Material for this exercise section start

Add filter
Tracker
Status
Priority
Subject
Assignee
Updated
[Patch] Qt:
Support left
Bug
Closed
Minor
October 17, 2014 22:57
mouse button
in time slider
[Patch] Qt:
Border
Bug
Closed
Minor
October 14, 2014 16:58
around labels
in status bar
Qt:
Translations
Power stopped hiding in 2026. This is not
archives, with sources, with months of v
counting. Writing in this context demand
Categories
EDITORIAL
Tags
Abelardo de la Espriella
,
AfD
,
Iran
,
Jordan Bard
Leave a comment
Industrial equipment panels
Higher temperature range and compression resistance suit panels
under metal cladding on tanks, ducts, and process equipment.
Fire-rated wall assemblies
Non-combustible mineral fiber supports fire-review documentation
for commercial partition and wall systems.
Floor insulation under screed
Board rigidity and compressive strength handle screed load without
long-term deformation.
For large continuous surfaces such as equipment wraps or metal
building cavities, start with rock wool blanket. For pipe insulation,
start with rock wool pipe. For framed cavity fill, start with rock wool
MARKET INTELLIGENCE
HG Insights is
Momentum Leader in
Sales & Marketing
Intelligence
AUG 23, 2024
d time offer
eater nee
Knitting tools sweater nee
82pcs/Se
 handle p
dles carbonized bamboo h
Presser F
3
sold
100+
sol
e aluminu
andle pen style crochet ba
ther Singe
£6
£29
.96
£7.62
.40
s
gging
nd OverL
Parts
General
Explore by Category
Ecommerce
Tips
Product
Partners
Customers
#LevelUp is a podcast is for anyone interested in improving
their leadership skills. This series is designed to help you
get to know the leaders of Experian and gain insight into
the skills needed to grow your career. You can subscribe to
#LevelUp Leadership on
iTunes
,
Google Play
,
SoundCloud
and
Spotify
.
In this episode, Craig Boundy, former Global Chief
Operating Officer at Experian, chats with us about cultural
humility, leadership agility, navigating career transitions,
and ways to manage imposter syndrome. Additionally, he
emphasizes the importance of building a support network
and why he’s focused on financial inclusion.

Material for this exercise section end

# [Problem to work on]
Find the line with "October 14, 2014 16:58" in the entries above. Retype it and each line after it, exactly, through the line with "Floor insulation under screed", and stop there.

# [Written response]
October 14, 2014 16:58
around labels
in status bar
Qt:
Translations
Power stopped hiding in 2026. This is not
archives, with sources, with months of v
counting. Writing in this context demand
Categories
EDITORIAL
Tags
Abelardo de la Espriella
,
AfD
,
Iran
,
Jordan Bard
Leave a comment
Industrial equipment panels
Higher temperature range and compression resistance suit panels
under metal cladding on tanks, ducts, and process equipment.
Fire-rated wall assemblies
Non-combustible mineral fiber supports fire-review documentation
for commercial partition and wall systems.
Floor insulation under screed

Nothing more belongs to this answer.